The following were some of topics that were reviewed and discussed. Frequency monitoring equipment, multiple hand held radios (2 M & 70 cm), his preferences for tactical squad radios and discussions on antenna building. He also taught on OTP (One Time Pad) encryption and tactical radio operations.
Tango1Papa handed out a nine page outline on the subjects to be discussed.
He started on on some basic radio theory (wavelengths and frequencies), then moved on to the HAM bands and modes (CW, SSB (USB and LSB), AM and FM.
We spent time discussing frequency monitoring and practiced with different frequency monitoring devices and the practical ranges in which they operated most effectively.
Had a brief discussion on HF SOP and skywave propagation and different antenna systems for a variety of scenarios.
SOI (signal operating instruction) was covered along with the PACE plan.
Operating procedures were discussed keeping brevity in transmission length in mind.
Tango1Papa discussed encryption using the OTP method and we all practiced this.
Antenna design was discussed along with the formula to build the antenna to the desired frequency. We built a dipole antenna for a HF rig Tango1Papa had set up in the 40 M band and tuned into several stations broadcasting.
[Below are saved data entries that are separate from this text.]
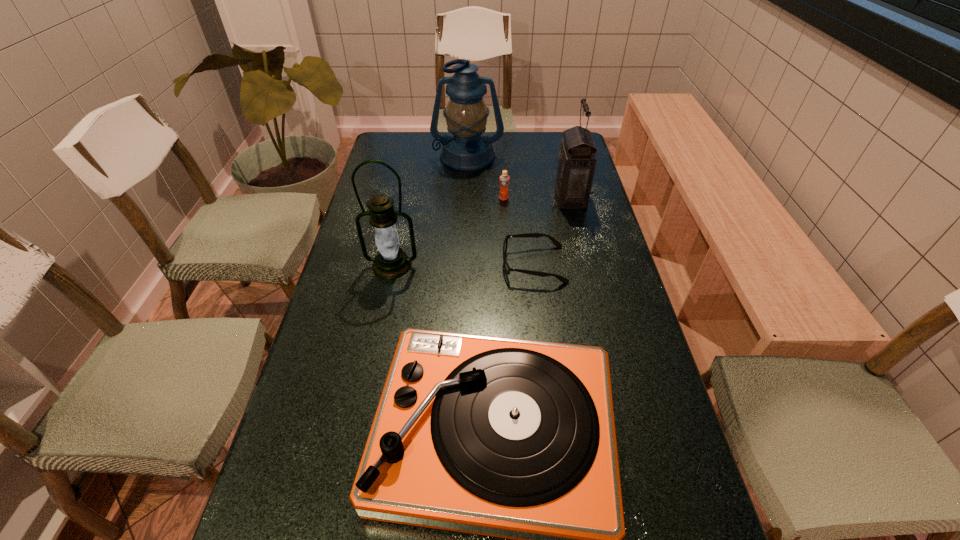 You are a GUI agent. You are given a task and a screenshot of the screen. Output one action in this format:
    pyautogui.click(x=<x>, y=<y>)
    Task: Click on the farthest lantern
    
    Given the screenshot: What is the action you would take?
    pyautogui.click(x=467, y=149)

This screenshot has width=960, height=540. In order to click on the nearest lantern in this screenshot , I will do `click(391, 262)`.

The height and width of the screenshot is (540, 960). What are the coordinates of `the second farthest lantern` in the screenshot? It's located at (576, 162).

Find the location of a particular element. the fifth tallest object is located at coordinates (504, 179).

Where is `the shortest object`? the shortest object is located at coordinates (535, 235).

Locate an element on the screen. This screenshot has width=960, height=540. vacant area situated 0.200m on the face of the farthest object is located at coordinates 466,204.

The height and width of the screenshot is (540, 960). In order to click on free region located on the side where the nearest lantern emits light in this screenshot , I will do click(383, 309).

Where is `blank area located 0.160m on the front-facing side of the second farthest lantern`? blank area located 0.160m on the front-facing side of the second farthest lantern is located at coordinates (507, 198).

The image size is (960, 540). In order to click on free location located on the front-facing side of the second farthest lantern in this screenshot , I will do [x=498, y=198].

This screenshot has width=960, height=540. I want to click on vacant space located 0.120m on the front-facing side of the second farthest lantern, so click(518, 198).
Encryption was discussed utilizing digital radios. The Anytone AT-D878UV was discussed as one of the better digital radio’s since it can utilize 64 bit encryption.
As a background, I have previously taken all of NC Scouts RTO classes. I obtained my HAM technician license after attending the RTO classes.
Taking this class from Tango1Papa was very well worth my time. I picked up a significant amount of information on a variety of topics from this class taught by Tango1Papa.
It was obvious to me that Tango1Papa has spent much time researching in preparation for this class and also from the variety of articles he posts on his blog, Wyoming Survival.